> Exercise instructions
An unchanged copy of each entry below is needed; keep the pictures out of it.

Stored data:
········
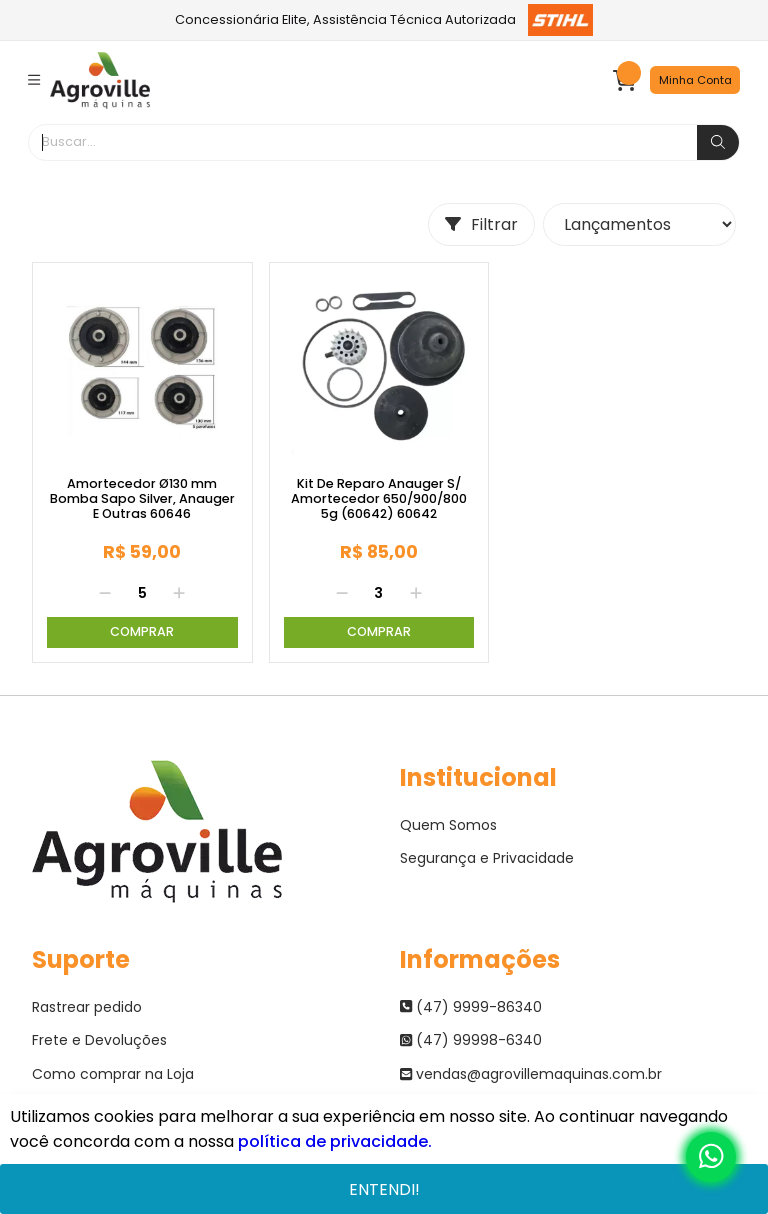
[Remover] (105, 594)
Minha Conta (695, 80)
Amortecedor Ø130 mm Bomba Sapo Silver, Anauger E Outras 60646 (142, 499)
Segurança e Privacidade (487, 858)
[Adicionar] (179, 594)
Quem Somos (448, 825)
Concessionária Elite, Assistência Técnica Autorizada (384, 20)
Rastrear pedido (87, 1007)
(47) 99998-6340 (471, 1040)
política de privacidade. (335, 1141)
········
> Problem solution
[Remover] (105, 594)
Minha Conta (695, 80)
Amortecedor Ø130 mm Bomba Sapo Silver, Anauger E Outras 60646 (142, 499)
Segurança e Privacidade (487, 858)
[Adicionar] (179, 594)
Quem Somos (448, 825)
Concessionária Elite, Assistência Técnica Autorizada (384, 20)
Rastrear pedido (87, 1007)
(47) 99998-6340 (471, 1040)
política de privacidade. (335, 1141)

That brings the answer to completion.